Report how many lines in the records below hold "équipements", with no other output.

╭─ DATA IN THIS EXERCISE

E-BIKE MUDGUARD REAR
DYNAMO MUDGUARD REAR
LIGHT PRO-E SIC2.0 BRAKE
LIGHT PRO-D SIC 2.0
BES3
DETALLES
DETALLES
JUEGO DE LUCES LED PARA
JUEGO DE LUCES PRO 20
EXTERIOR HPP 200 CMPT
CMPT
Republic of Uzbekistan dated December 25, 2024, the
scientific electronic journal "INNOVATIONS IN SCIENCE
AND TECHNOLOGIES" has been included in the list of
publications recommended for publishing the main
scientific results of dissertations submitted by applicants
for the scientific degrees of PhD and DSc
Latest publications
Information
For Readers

╰─
╭─ DATA IN THIS EXERCISE

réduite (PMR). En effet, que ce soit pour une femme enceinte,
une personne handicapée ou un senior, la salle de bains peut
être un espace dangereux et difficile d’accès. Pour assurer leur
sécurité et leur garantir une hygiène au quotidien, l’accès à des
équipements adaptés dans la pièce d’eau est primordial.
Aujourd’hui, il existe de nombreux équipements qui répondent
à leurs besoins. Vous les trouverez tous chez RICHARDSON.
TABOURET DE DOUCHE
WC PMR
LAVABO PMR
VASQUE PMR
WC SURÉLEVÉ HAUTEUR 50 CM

╰─

RESULT FOR THIS EXERCISE:
2